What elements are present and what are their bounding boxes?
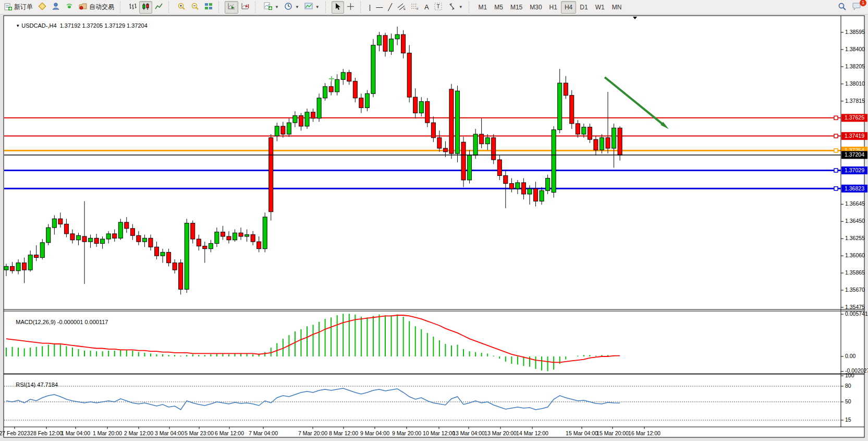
svg-text:1.36450: 1.36450 [845,218,865,224]
new-order-button[interactable]: 新订单 [2,1,35,14]
hline-handle[interactable] [834,187,838,190]
horizontal-line-button[interactable]: — [373,1,385,14]
notifications-button[interactable]: 1 [849,1,864,14]
line-chart-icon [155,3,163,12]
ohlc-values: 1.37192 1.37205 1.37129 1.37204 [60,22,148,29]
tab-timeframe-w1[interactable]: W1 [592,1,608,14]
tab-timeframe-d1[interactable]: D1 [576,1,591,14]
bar-chart-button[interactable] [126,1,139,14]
person-icon [52,2,60,12]
signal-button[interactable] [63,1,76,14]
data-window-button[interactable] [49,1,63,14]
new-order-label: 新订单 [14,3,33,11]
tile-windows-button[interactable] [202,1,215,14]
chart-info-line: ▼USDCAD-,H4 1.37192 1.37205 1.37129 1.37… [6,16,148,35]
vertical-line-button[interactable]: | [366,1,373,14]
arrows-button[interactable]: ▼ [445,1,466,14]
cursor-arrow-icon [334,3,341,12]
candlestick-chart-button[interactable] [139,1,152,14]
fibonacci-button[interactable]: F [408,1,422,14]
template-icon [304,2,313,12]
toolbar-group-chart-type [125,0,167,14]
horizontal-line-icon: — [376,4,383,10]
fibonacci-icon: F [411,3,419,12]
tab-timeframe-m1[interactable]: M1 [475,1,491,14]
templates-button[interactable]: ▼ [302,1,322,14]
notification-badge: 1 [860,0,866,6]
zoom-out-button[interactable] [188,1,202,14]
hline-handle[interactable] [834,149,838,152]
text-icon: A [424,4,429,10]
toolbar-group-cursor [330,0,359,14]
svg-text:F: F [417,7,419,10]
search-button[interactable] [835,1,849,14]
svg-text:100: 100 [845,372,854,378]
text-button[interactable]: A [422,1,432,14]
text-label-button[interactable]: T [432,1,445,14]
diamond-icon [38,2,46,12]
tab-timeframe-h1[interactable]: H1 [546,1,561,14]
svg-text:0.005741: 0.005741 [845,311,868,317]
svg-text:15: 15 [845,416,851,423]
bar-chart-icon [129,3,137,12]
trendline-button[interactable]: ╱ [385,1,395,14]
svg-text:14 Mar 12:00: 14 Mar 12:00 [516,430,548,436]
toolbar-group-drawing: | — ╱ E F A T ▼ [365,0,467,14]
vertical-line-icon: | [369,4,371,10]
toolbar-separator [360,2,363,13]
chevron-down-icon: ▼ [315,5,320,9]
symbol-period-label: USDCAD-,H4 [21,22,56,29]
hline-handle[interactable] [834,116,838,120]
cursor-button[interactable] [332,1,344,14]
autotrading-label: 自动交易 [89,3,114,11]
indicators-button[interactable]: ▼ [261,1,282,14]
tab-timeframe-h4[interactable]: H4 [561,1,576,14]
svg-text:50: 50 [845,398,851,404]
toolbar-separator [168,2,172,13]
candlestick-chart-icon [142,3,150,12]
rsi-value: 47.7184 [37,382,58,388]
chart-area: 1.385951.384001.382051.380101.378151.366… [0,14,868,441]
periods-button[interactable]: ▼ [282,1,302,14]
svg-text:0.00: 0.00 [845,353,856,359]
chart-shift-button[interactable] [238,1,252,14]
svg-text:3 Mar 04:00: 3 Mar 04:00 [155,430,184,436]
svg-text:9 Mar 20:00: 9 Mar 20:00 [392,430,421,436]
svg-text:1.38010: 1.38010 [845,80,865,87]
channel-button[interactable]: E [395,1,408,14]
svg-text:7 Mar 04:00: 7 Mar 04:00 [249,430,278,436]
timeframe-group: M1 M5 M15 M30 H1 H4 D1 W1 MN [473,0,627,14]
svg-text:1.36255: 1.36255 [845,235,865,241]
chart-canvas[interactable]: 1.385951.384001.382051.380101.378151.366… [0,14,868,441]
toolbar-separator [255,2,258,13]
auto-scroll-icon [227,2,236,12]
svg-text:E: E [404,7,406,10]
line-chart-button[interactable] [152,1,165,14]
autotrading-button[interactable]: 自动交易 [76,1,117,14]
svg-text:5 Mar 23:00: 5 Mar 23:00 [185,430,214,436]
signal-icon [65,2,74,12]
toolbar-separator [469,2,472,13]
svg-text:1.38205: 1.38205 [845,63,865,69]
zoom-out-icon [191,2,199,12]
svg-text:8 Mar 12:00: 8 Mar 12:00 [329,430,358,436]
svg-text:16 Mar 12:00: 16 Mar 12:00 [628,430,661,436]
svg-text:7 Mar 20:00: 7 Mar 20:00 [298,430,327,436]
one-click-trading-icon[interactable]: ▼ [16,23,20,28]
tile-windows-icon [204,2,213,12]
svg-text:1.35670: 1.35670 [845,287,865,293]
hline-handle[interactable] [834,169,838,172]
chevron-down-icon: ▼ [459,5,463,9]
crosshair-button[interactable] [344,1,357,14]
tab-timeframe-m30[interactable]: M30 [526,1,545,14]
rsi-title: RSI(14) [16,382,35,388]
tab-timeframe-m5[interactable]: M5 [491,1,507,14]
svg-text:15 Mar 20:00: 15 Mar 20:00 [596,430,629,436]
tab-timeframe-m15[interactable]: M15 [507,1,526,14]
tab-timeframe-mn[interactable]: MN [608,1,626,14]
hline-handle[interactable] [834,134,838,138]
auto-scroll-button[interactable] [225,1,238,14]
market-watch-button[interactable] [35,1,49,14]
trendline-icon: ╱ [388,4,392,10]
zoom-in-button[interactable] [175,1,188,14]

- YOUR OBJECTIVE
Each record above is to be restated exactly, with its pictures removed from the copy.

- PROBLEM SOLUTION
What elements are present and what are their bounding boxes?
svg-text:1.36450: 1.36450 [845,218,865,224]
new-order-button[interactable]: 新订单 [2,1,35,14]
hline-handle[interactable] [834,187,838,190]
horizontal-line-button[interactable]: — [373,1,385,14]
notifications-button[interactable]: 1 [849,1,864,14]
line-chart-icon [155,3,163,12]
ohlc-values: 1.37192 1.37205 1.37129 1.37204 [60,22,148,29]
tab-timeframe-w1[interactable]: W1 [592,1,608,14]
tab-timeframe-d1[interactable]: D1 [576,1,591,14]
bar-chart-button[interactable] [126,1,139,14]
person-icon [52,2,60,12]
signal-button[interactable] [63,1,76,14]
data-window-button[interactable] [49,1,63,14]
new-order-label: 新订单 [14,3,33,11]
tile-windows-button[interactable] [202,1,215,14]
chart-info-line: ▼USDCAD-,H4 1.37192 1.37205 1.37129 1.37… [6,16,148,35]
vertical-line-button[interactable]: | [366,1,373,14]
arrows-button[interactable]: ▼ [445,1,466,14]
cursor-arrow-icon [334,3,341,12]
candlestick-chart-button[interactable] [139,1,152,14]
fibonacci-button[interactable]: F [408,1,422,14]
template-icon [304,2,313,12]
toolbar-group-chart-type [125,0,167,14]
horizontal-line-icon: — [376,4,383,10]
fibonacci-icon: F [411,3,419,12]
tab-timeframe-m1[interactable]: M1 [475,1,491,14]
templates-button[interactable]: ▼ [302,1,322,14]
notification-badge: 1 [860,0,866,6]
zoom-out-button[interactable] [188,1,202,14]
hline-handle[interactable] [834,149,838,152]
text-icon: A [424,4,429,10]
toolbar-group-cursor [330,0,359,14]
svg-text:F: F [417,7,419,10]
search-button[interactable] [835,1,849,14]
svg-text:100: 100 [845,372,854,378]
text-button[interactable]: A [422,1,432,14]
text-label-button[interactable]: T [432,1,445,14]
diamond-icon [38,2,46,12]
tab-timeframe-h1[interactable]: H1 [546,1,561,14]
svg-text:0.005741: 0.005741 [845,311,868,317]
svg-text:15: 15 [845,416,851,423]
bar-chart-icon [129,3,137,12]
trendline-button[interactable]: ╱ [385,1,395,14]
svg-text:14 Mar 12:00: 14 Mar 12:00 [516,430,548,436]
toolbar-group-drawing: | — ╱ E F A T ▼ [365,0,467,14]
vertical-line-icon: | [369,4,371,10]
toolbar-separator [360,2,363,13]
chevron-down-icon: ▼ [315,5,320,9]
symbol-period-label: USDCAD-,H4 [21,22,56,29]
hline-handle[interactable] [834,116,838,120]
cursor-button[interactable] [332,1,344,14]
autotrading-label: 自动交易 [89,3,114,11]
indicators-button[interactable]: ▼ [261,1,282,14]
tab-timeframe-h4[interactable]: H4 [561,1,576,14]
svg-text:50: 50 [845,398,851,404]
toolbar-separator [168,2,172,13]
candlestick-chart-icon [142,3,150,12]
rsi-value: 47.7184 [37,382,58,388]
chart-area: 1.385951.384001.382051.380101.378151.366… [0,14,868,441]
periods-button[interactable]: ▼ [282,1,302,14]
svg-text:0.00: 0.00 [845,353,856,359]
chart-shift-button[interactable] [238,1,252,14]
svg-text:3 Mar 04:00: 3 Mar 04:00 [155,430,184,436]
svg-text:9 Mar 20:00: 9 Mar 20:00 [392,430,421,436]
svg-text:1.38010: 1.38010 [845,80,865,87]
channel-button[interactable]: E [395,1,408,14]
svg-text:7 Mar 04:00: 7 Mar 04:00 [249,430,278,436]
timeframe-group: M1 M5 M15 M30 H1 H4 D1 W1 MN [473,0,627,14]
svg-text:1.36255: 1.36255 [845,235,865,241]
chart-canvas[interactable]: 1.385951.384001.382051.380101.378151.366… [0,14,868,441]
toolbar-separator [255,2,258,13]
auto-scroll-icon [227,2,236,12]
svg-text:E: E [404,7,406,10]
line-chart-button[interactable] [152,1,165,14]
autotrading-button[interactable]: 自动交易 [76,1,117,14]
svg-text:5 Mar 23:00: 5 Mar 23:00 [185,430,214,436]
signal-icon [65,2,74,12]
toolbar-separator [469,2,472,13]
svg-text:1.38205: 1.38205 [845,63,865,69]
zoom-out-icon [191,2,199,12]
svg-text:8 Mar 12:00: 8 Mar 12:00 [329,430,358,436]
svg-text:16 Mar 12:00: 16 Mar 12:00 [628,430,661,436]
svg-text:7 Mar 20:00: 7 Mar 20:00 [298,430,327,436]
one-click-trading-icon[interactable]: ▼ [16,23,20,28]
tile-windows-icon [204,2,213,12]
svg-text:1.35670: 1.35670 [845,287,865,293]
hline-handle[interactable] [834,169,838,172]
chevron-down-icon: ▼ [459,5,463,9]
crosshair-button[interactable] [344,1,357,14]
tab-timeframe-m30[interactable]: M30 [526,1,545,14]
rsi-title: RSI(14) [16,382,35,388]
tab-timeframe-m5[interactable]: M5 [491,1,507,14]
svg-text:15 Mar 20:00: 15 Mar 20:00 [596,430,629,436]
tab-timeframe-m15[interactable]: M15 [507,1,526,14]
tab-timeframe-mn[interactable]: MN [608,1,626,14]
hline-handle[interactable] [834,134,838,138]
auto-scroll-button[interactable] [225,1,238,14]
market-watch-button[interactable] [35,1,49,14]
trendline-icon: ╱ [388,4,392,10]
zoom-in-button[interactable] [175,1,188,14]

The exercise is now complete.